● PROBLEM TO SOLVE
Write out, word for word, the part of the listing below that opens with the line containing "Настенный громкоговоритель для систем аварийн" and closes with the line containing "В современном мире, где", keeping both of those lines and adding no others.
[Opening RECORDS PROVIDED section]
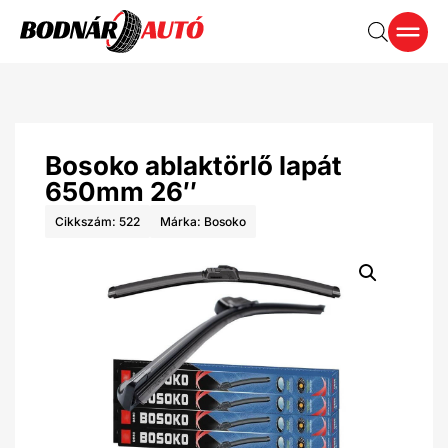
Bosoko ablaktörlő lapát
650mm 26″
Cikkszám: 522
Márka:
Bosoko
[Closing RECORDS PROVIDED section]
[Opening RECORDS PROVIDED section]
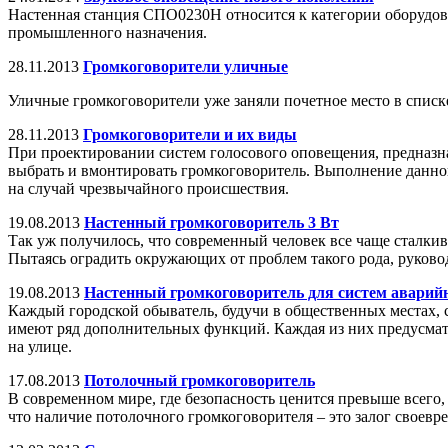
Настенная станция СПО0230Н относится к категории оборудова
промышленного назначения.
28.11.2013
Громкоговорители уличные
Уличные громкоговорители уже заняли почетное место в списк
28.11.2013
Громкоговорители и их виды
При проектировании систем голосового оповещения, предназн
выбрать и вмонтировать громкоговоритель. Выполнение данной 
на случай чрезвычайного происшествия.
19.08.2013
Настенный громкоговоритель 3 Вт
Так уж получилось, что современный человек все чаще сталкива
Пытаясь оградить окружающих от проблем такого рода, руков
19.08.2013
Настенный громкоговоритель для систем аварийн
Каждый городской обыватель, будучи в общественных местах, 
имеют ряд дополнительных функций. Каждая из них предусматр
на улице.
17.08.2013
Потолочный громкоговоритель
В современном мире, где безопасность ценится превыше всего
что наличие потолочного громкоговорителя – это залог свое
[Closing RECORDS PROVIDED section]
[Opening RECORDS PROVIDED section]
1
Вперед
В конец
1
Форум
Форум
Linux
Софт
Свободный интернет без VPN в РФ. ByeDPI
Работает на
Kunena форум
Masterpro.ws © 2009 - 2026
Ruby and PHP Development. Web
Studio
[Closing RECORDS PROVIDED section]
● WRITTEN SOLUTION
Настенный громкоговоритель для систем аварийн
Каждый городской обыватель, будучи в общественных местах, 
имеют ряд дополнительных функций. Каждая из них предусматр
на улице.
17.08.2013
Потолочный громкоговоритель
В современном мире, где безопасность ценится превыше всего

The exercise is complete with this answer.